Being able to prove the efficiency and effectiveness of interventions is one way to ensure these critical resources are available for children with neurodevelopmental disabilities.
For example, if researchers can show that by accessing early interventions children with autism will use fewer resources later in life—thereby saving money in the long term—governments might be more invested in making these early interventions available.
The Health Economics Research Program supported by Kids Brain Health Network (KBHN) is focused on doing assessments in order to inform the allocation of funding, services, and supports for kids with neurodevelopmental disabilities.
“By realizing that the health system has a finite budget and you can only spend on so many things, economic evaluations provide some information around decisions on what to fund and what not to fund,” explains Dr.
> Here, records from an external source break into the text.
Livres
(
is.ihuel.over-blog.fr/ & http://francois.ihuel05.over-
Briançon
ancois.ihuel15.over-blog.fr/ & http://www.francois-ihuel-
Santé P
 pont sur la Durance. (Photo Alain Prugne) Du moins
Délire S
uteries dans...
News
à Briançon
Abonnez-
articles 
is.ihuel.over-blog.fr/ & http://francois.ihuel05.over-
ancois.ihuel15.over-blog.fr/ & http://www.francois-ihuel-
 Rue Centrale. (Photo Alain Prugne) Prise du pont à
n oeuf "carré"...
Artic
Jennifer Zwicker, director of Health Policy at the University of Calgary’s School of Public Policy, and lead of the Health Economics Research Program.
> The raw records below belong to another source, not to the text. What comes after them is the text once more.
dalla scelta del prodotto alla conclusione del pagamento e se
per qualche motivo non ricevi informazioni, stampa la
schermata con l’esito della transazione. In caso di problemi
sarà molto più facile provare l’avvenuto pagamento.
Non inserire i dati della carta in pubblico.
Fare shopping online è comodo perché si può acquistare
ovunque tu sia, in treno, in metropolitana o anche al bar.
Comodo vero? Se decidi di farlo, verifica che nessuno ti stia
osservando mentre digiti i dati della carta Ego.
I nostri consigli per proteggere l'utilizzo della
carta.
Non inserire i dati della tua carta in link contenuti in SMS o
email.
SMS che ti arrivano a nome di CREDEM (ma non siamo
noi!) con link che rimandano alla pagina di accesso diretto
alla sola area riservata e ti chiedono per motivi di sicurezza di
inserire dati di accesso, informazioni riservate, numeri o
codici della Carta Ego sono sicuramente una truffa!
Most recently, Dr. Zwicker and her team completed a study looking at tools typically used to assess the value of interventions, which often informs resource allocation in health care systems. The study found that many of these tools have not been properly used or validated when looking at interventions specific to children with brain-based disabilities.
“The problem is this really limits our ability to do really robust evaluations,” says Dr. Zwicker. “I think the real implications of that are how do you make a case in government about funding or not funding something when you can’t even really do the evaluation in a meaningful way.”
While these findings don’t suggest that doing these critical evaluations is impossible, Dr. Zwicker says the work highlights a gap that needs to be addressed to ensure children and their families are able to access the supports and services they need.
The Health Economics Research Program has also been looking at the cost and health outcomes associated with several ongoing KBHN-supported projects as a way of providing context to the value of specific projects.
For example, Dr. Zwicker and her team have been working with KBHN investigators to articulate the value of FASD screening tools, including eye tracking and biomarkers. Factors for consideration will include the cost of administering the tools, their specificity, and their sensitivity in comparison to other methods already being used. (Read more…)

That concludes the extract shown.